(Records excerpted from a collection)
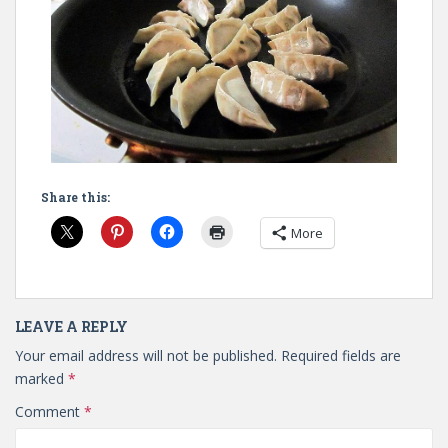
Share this:
More
LEAVE A REPLY
Your email address will not be published.
Required fields are
marked
*
Comment
*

Required work: Reproduce every entry exactly, but omit each picture.

Solution to the exercise:
Share this:
More
LEAVE A REPLY
Your email address will not be published.
Required fields are
marked
*
Comment
*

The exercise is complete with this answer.